The case brought against Synergy Housing Limited (a housing association and part of the Aster Group) and Orona Limited (a lift maintenance company) brings home the importance of monitoring the work of specialist contractors. A failure to do so can have devastating consequences.
In brief, the facts of the case were that, due to a disability suffered by one of their other children, Matthew and Lorraine Brown were allocated a house in Weymouth which was equipped with a lift. The property was owned by Synergy. The lift should have been the subject of regular inspections: proactive servicing and reactive maintenance, work which Synergy had contracted to Orona, and “thorough examinations” (spot checks), which Synergy’s insurance company was to carry out.
The key failings identified in this case were the failure of systems of both companies in relation to this lift.
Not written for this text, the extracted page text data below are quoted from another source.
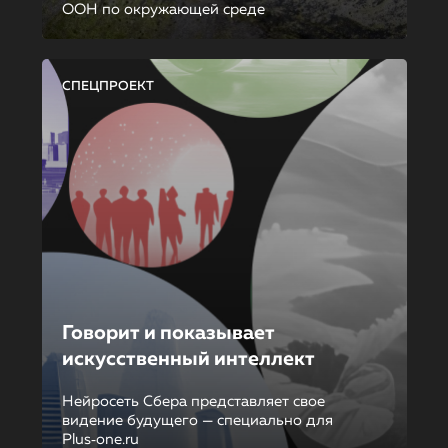
ООН по окружающей среде
СПЕЦПРОЕКТ
Говорит и показывает
искусственный интеллект
Нейросеть Сбера представляет свое
видение будущего — специально для
Plus‑one.ru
Synergy did not keep on top of the maintenance schedule and there was even confusion for a period as to whether the lift was even still at the property. The result was that the lift was not inspected at all between December 2013 and May 2015.
In May 2015, Orona did inspect the lift. Its engineer noted that the vision panel in the lift door was smashed. Orona failed, however, to either act upon that information itself or to communicate it to Synergy. The failure of that vision panel ultimately resulted in the fatal incident three months later.
The judge, on sentencing the companies, noted that “No one should ever lose sight of the fact that this was industrial machinery operating in a domestic setting with young children present. That should have resulted in the most careful assessment of safety measures and controls at all times.”
Fatal consequences of failures in paperwork
No doubt, Synergy had the best of intentions when appointing Orona to undertake specialist lift maintenance work, which it did not have the expertise to do itself. What this case highlights, however, is that that is not enough.
Synergy’s systems were not robust enough to ensure that the checks which should have been carried out were, in fact, being done and, when they were, that it was being told of the outcome. Orona’s systems failed to identify that it was not servicing the lift as often as it should, or communicating, in one critical instance, its findings.
The ability to keep on top of a schedule or paper trail does not require specialist knowledge or expertise. This notion is not limited to the monitoring of lift maintenance in tenanted properties. In today’s world, we have any number of serious pieces of machinery operating in places in which all manner of people, including vulnerable groups, may be exposed to the consequences of them going wrong.
On 15 January 2019, the judge sentenced the companies, finding that they were wholly responsible for Alexys’ death. He fined Synergy £1 million and Orona £533,000. The difference between the fines was principally attributable to the difference in size of the companies, rather than any difference in their culpability.
No fine imposed by the criminal courts can reflect the loss to her family of Alexys Brown. This lesson, about shortcomings in administration, should not have been theirs to learn.